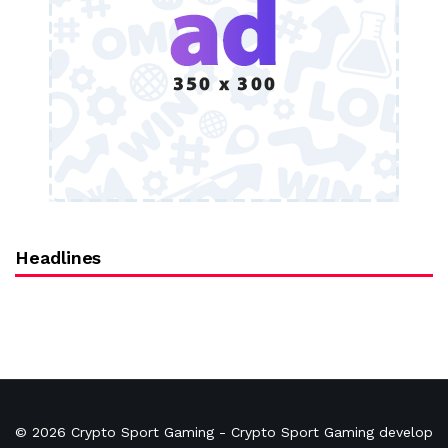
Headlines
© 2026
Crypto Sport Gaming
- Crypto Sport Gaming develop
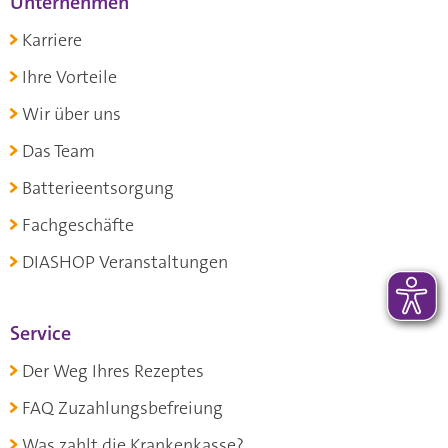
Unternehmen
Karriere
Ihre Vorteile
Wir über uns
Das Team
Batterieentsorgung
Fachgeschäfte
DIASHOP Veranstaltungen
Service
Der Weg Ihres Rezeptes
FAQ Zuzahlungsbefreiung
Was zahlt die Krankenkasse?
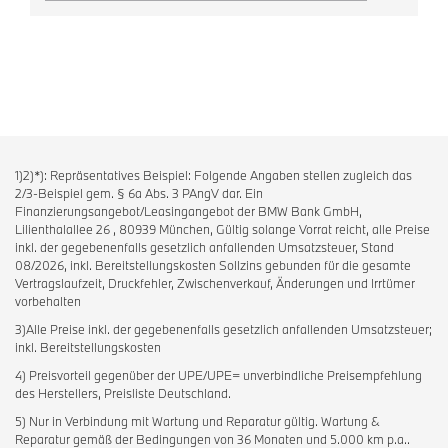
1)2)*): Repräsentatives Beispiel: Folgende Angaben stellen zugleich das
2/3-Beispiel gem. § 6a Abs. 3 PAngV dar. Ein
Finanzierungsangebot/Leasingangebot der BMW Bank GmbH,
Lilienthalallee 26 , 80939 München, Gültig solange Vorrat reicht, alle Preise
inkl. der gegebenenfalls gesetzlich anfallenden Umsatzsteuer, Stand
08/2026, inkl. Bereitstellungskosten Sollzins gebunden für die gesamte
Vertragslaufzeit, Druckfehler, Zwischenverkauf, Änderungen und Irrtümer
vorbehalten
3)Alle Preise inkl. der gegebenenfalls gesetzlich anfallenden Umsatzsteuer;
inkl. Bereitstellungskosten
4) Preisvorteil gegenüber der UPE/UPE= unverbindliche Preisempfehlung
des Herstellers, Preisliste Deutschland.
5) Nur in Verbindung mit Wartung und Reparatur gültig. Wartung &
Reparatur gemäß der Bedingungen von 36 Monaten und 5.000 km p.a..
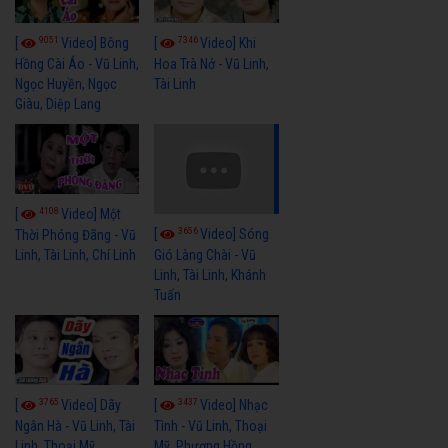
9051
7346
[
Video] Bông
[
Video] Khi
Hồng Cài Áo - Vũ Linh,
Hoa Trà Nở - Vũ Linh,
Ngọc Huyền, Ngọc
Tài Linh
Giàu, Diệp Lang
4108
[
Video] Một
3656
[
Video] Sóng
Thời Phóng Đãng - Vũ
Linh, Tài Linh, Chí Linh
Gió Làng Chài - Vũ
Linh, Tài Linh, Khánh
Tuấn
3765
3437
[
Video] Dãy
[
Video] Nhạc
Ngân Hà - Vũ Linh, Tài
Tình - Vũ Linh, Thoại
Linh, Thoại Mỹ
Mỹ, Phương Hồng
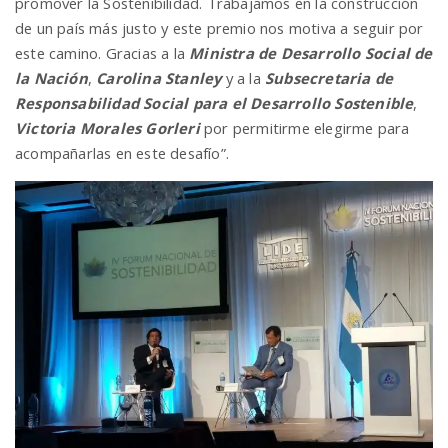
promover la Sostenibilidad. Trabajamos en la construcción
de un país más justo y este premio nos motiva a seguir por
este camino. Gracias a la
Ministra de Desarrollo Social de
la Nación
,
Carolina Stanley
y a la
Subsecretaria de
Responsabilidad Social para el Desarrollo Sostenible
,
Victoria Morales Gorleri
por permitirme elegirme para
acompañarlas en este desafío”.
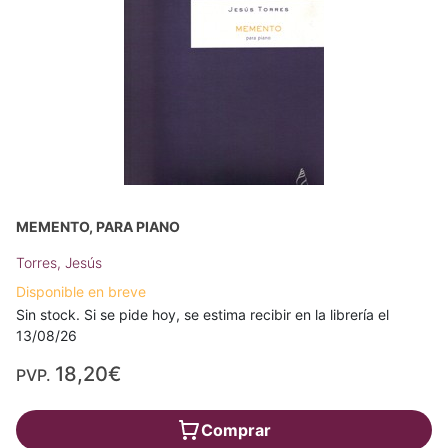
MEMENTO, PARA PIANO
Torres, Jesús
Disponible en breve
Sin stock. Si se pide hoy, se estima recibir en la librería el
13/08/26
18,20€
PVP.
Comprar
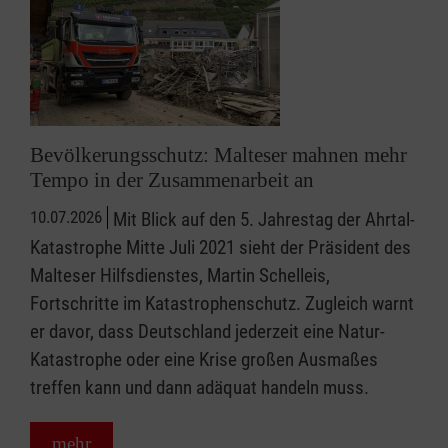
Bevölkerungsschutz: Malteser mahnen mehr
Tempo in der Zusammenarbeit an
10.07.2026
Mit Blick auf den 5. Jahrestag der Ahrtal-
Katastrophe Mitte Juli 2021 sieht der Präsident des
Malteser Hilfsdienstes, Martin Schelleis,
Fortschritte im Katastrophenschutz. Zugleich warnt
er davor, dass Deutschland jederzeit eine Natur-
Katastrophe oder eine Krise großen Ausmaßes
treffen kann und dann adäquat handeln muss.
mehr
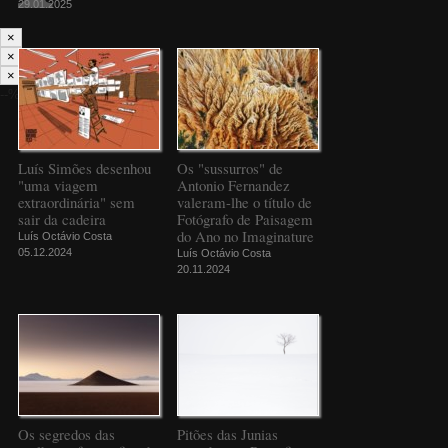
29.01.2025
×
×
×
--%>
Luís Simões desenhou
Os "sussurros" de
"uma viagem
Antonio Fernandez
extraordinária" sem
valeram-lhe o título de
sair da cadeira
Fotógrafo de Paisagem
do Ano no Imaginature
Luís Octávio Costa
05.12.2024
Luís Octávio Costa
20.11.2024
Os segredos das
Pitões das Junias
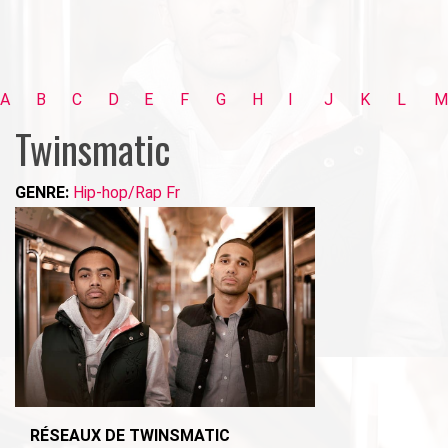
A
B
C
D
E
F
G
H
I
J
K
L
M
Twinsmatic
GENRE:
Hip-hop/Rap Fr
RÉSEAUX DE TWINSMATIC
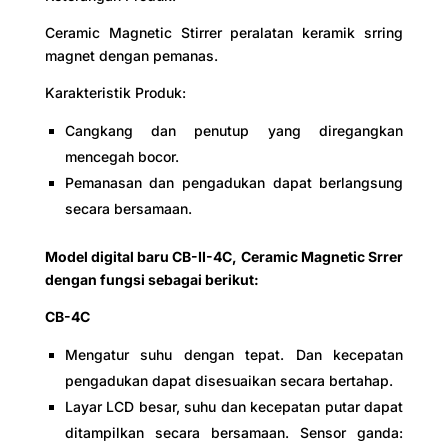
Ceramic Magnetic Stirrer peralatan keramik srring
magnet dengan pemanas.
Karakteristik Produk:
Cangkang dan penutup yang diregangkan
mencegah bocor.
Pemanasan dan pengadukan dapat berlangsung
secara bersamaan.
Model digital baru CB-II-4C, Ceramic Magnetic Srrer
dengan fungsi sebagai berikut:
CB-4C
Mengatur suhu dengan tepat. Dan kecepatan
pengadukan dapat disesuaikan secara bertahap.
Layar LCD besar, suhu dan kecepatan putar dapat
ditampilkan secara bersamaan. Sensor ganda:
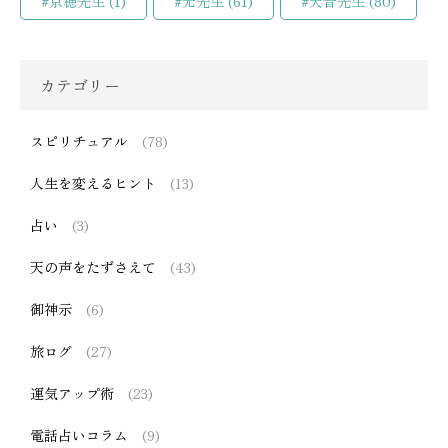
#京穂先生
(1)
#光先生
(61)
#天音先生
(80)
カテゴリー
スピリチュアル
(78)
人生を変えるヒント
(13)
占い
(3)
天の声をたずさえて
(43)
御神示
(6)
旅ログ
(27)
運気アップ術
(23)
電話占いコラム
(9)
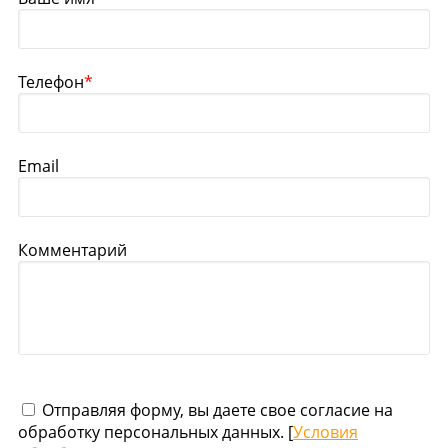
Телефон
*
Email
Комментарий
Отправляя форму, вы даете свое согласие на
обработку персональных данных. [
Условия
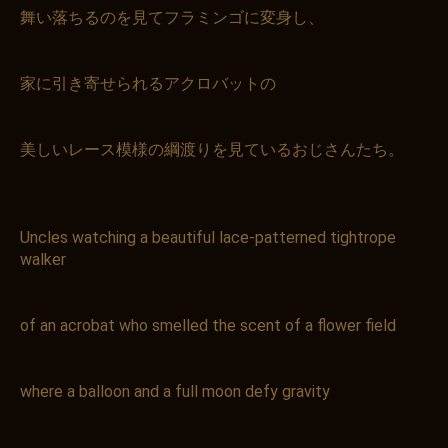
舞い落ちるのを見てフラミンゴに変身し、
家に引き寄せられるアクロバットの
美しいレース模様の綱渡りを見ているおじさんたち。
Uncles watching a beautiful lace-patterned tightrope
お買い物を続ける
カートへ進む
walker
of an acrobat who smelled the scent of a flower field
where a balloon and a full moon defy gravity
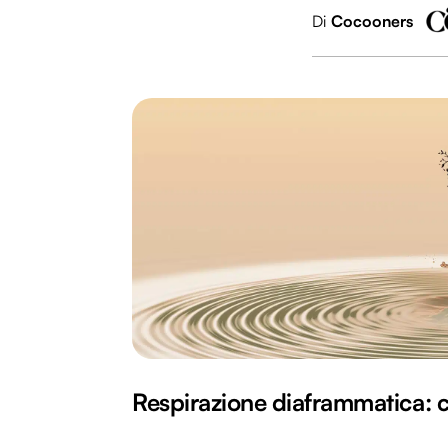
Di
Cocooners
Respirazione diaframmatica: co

--

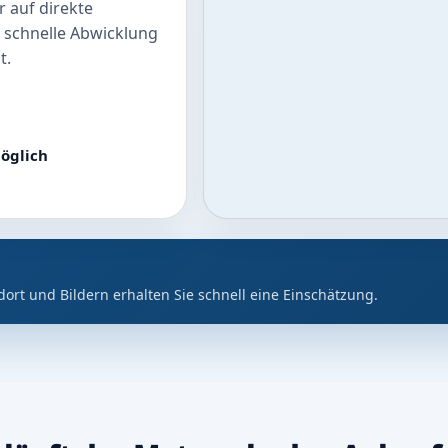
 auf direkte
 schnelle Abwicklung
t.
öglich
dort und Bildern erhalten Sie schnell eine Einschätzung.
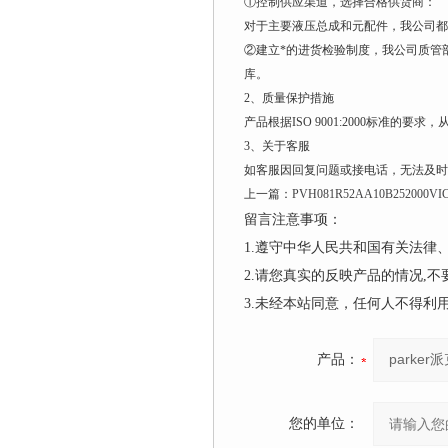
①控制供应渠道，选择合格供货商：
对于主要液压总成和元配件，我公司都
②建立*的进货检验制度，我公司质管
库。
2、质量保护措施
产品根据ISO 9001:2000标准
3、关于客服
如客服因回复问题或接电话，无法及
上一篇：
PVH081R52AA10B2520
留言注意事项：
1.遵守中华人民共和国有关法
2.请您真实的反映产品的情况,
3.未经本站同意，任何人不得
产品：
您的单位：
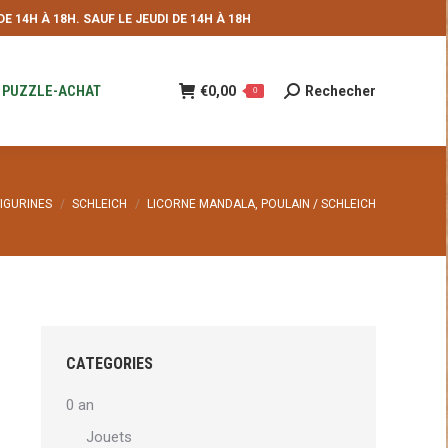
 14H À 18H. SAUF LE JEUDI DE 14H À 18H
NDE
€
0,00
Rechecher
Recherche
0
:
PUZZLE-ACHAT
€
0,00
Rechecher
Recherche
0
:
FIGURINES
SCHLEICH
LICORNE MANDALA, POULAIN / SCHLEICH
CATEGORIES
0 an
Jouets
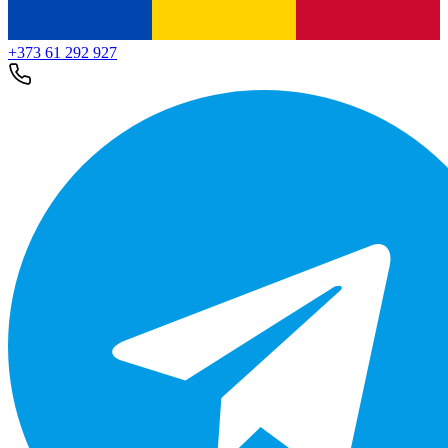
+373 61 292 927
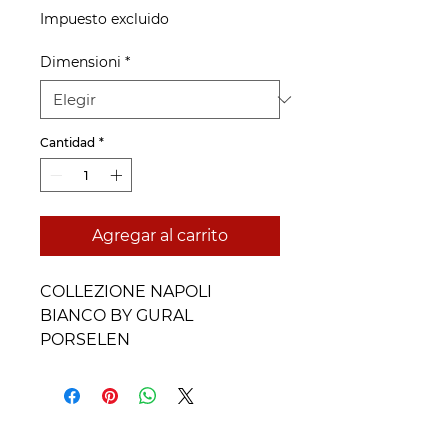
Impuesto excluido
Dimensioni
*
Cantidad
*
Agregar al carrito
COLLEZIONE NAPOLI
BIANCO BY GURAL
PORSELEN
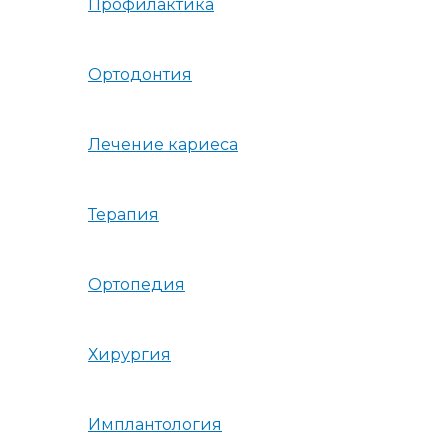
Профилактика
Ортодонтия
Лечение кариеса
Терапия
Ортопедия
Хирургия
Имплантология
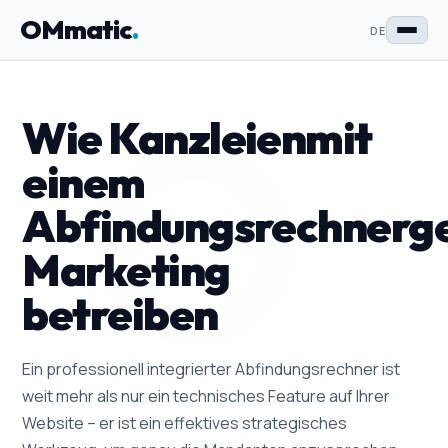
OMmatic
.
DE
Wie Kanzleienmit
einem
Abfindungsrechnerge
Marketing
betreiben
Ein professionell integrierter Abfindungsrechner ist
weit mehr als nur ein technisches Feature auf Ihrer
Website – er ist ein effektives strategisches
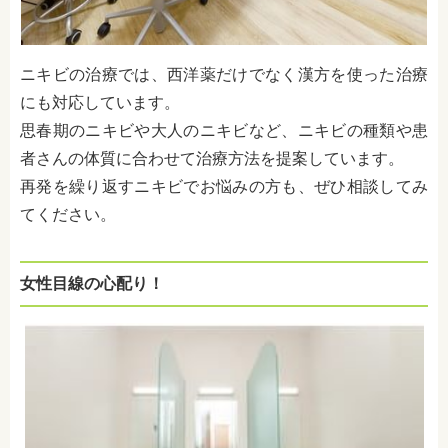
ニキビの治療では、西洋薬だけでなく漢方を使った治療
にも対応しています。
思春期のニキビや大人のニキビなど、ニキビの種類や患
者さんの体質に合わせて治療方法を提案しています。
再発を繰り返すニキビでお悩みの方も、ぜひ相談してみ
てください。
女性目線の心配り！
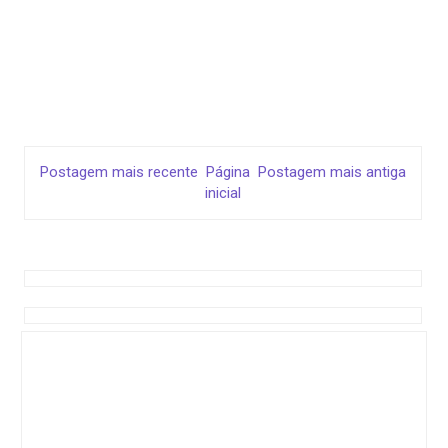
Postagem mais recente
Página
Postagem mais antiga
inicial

* * *

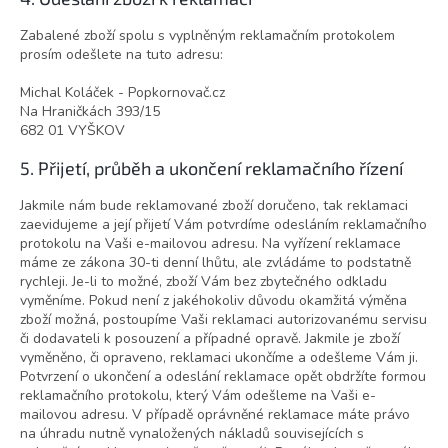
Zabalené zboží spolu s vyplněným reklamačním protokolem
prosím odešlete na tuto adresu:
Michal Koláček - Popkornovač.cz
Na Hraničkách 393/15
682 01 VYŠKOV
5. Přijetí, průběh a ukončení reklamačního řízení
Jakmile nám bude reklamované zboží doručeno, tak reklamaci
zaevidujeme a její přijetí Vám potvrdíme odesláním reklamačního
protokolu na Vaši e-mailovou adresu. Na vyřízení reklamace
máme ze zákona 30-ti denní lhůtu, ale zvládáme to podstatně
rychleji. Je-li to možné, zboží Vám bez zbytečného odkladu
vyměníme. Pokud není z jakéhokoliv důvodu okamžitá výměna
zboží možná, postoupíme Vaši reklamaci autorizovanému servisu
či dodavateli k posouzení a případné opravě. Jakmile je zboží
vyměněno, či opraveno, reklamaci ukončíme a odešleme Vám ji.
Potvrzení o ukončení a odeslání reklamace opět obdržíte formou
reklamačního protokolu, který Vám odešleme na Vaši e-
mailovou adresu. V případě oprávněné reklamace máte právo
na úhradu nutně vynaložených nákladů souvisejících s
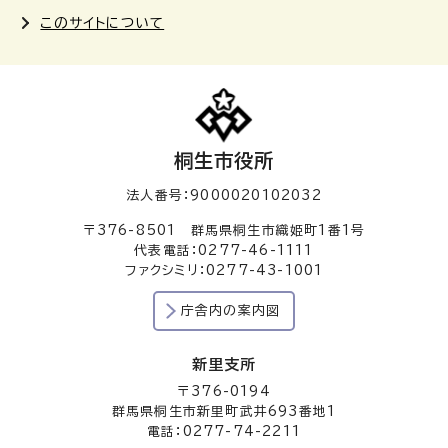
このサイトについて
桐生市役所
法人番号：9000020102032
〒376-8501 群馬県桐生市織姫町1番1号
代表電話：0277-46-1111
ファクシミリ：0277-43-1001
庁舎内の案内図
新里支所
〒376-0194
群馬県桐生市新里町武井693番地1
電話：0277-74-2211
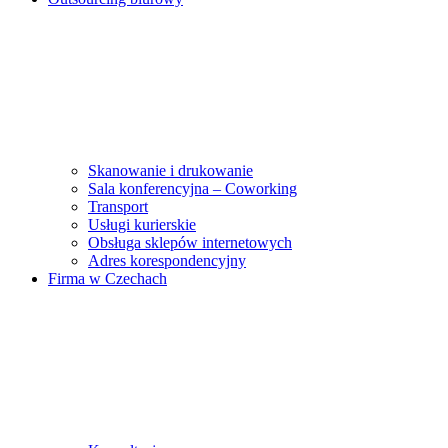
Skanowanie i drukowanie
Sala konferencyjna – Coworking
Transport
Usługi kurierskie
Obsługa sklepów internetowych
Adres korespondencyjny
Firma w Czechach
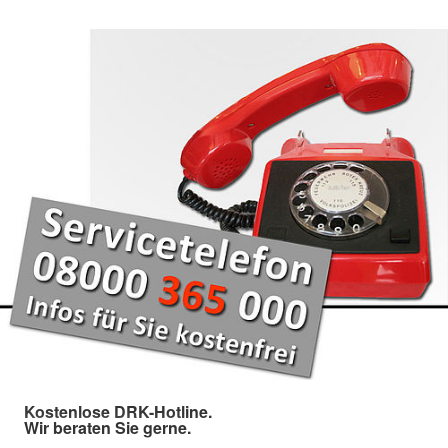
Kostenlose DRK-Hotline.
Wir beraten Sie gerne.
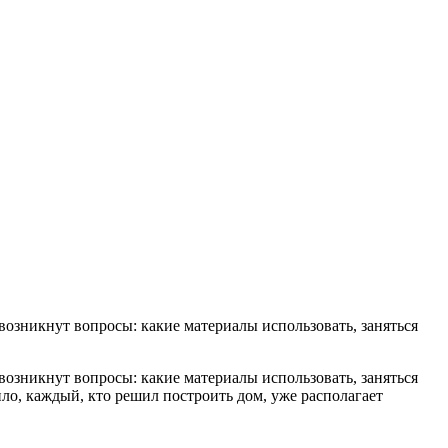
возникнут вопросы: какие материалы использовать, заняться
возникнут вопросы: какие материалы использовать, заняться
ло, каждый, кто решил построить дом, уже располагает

- **Exercise details**
What number of lines in the records hold "Desarrollo"? Reply with that number alone.

- **Exercise answer**
2